Wrapped in the cloak of the Constitution, Kucinich aims to show voters how he is somehow authorized by the document he carries everywhere (as if this means he’s actually read it and understands it…) to somehow provide free health care for all.
The largest problem, however, is the complete misunderstanding of the general welfare clause that has been used by so many to expand the welfare state and steal from the rich to give to the poor. Kucinich here cites the preamble of the Constitution, which in no way grants authority or delegates power to enforce or promote such welfare. His ignorance in this matter is astounding.
But so it goes, with many politicians (on both sides of the aisle, but more so in the Democratic party) pushing health care reform, new legislation and price controls, additional funding, state-enforced programs, and the like.
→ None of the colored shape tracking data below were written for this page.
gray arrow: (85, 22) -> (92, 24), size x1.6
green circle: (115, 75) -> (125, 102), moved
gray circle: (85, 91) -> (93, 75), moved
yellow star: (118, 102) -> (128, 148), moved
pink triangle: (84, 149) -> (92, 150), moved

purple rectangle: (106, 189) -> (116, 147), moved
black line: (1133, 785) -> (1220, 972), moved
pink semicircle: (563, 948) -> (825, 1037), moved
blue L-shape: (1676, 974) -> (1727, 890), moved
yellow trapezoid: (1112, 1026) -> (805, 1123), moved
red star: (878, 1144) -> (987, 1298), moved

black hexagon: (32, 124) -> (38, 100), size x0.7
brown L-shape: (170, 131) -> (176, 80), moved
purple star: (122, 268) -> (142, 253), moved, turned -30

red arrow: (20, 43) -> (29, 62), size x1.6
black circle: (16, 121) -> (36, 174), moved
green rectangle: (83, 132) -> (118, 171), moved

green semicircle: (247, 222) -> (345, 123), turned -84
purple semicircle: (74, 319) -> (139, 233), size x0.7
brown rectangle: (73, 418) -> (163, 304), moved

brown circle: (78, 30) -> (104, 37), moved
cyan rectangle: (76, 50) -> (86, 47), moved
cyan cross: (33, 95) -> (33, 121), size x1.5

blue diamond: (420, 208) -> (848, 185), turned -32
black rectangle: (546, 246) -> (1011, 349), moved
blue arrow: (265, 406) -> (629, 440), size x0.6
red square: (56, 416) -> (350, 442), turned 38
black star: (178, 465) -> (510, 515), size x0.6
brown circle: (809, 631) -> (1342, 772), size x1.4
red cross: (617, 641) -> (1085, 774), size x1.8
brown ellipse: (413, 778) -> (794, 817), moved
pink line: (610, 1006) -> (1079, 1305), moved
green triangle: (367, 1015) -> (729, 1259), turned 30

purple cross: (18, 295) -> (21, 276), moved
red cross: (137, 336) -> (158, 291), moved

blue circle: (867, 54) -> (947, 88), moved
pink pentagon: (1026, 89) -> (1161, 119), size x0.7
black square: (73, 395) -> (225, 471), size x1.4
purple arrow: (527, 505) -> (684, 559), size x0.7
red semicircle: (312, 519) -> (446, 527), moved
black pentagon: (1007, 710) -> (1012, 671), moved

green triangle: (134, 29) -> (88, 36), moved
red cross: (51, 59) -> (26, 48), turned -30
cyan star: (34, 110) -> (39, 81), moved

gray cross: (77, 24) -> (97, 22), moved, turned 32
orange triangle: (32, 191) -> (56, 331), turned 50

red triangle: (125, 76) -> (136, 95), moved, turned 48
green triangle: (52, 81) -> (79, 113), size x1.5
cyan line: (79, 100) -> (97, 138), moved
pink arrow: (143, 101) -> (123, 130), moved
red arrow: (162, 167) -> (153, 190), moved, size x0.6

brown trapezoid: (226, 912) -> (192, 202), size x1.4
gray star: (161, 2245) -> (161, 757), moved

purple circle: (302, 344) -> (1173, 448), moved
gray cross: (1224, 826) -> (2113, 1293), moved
Few (if any) of these politicians would make an attempt to state from whence comes their authority to enact such reform and provide free health care for all. No such authority exists, therefore they appeal to the socialist mentality everywhere prevalent, promising voters a piece of the pie if they are voted into office.
And thus is the lure of socialism, as Bastiat noted. The rule of law is cast aside and ignored as presidential hopefuls appeal to the masses, extending hollow promises of health care.
Health care is indeed a problem—one of many in our country today. But any solution promoted and executed by our elected officials must be done within the framework of Constitutional law.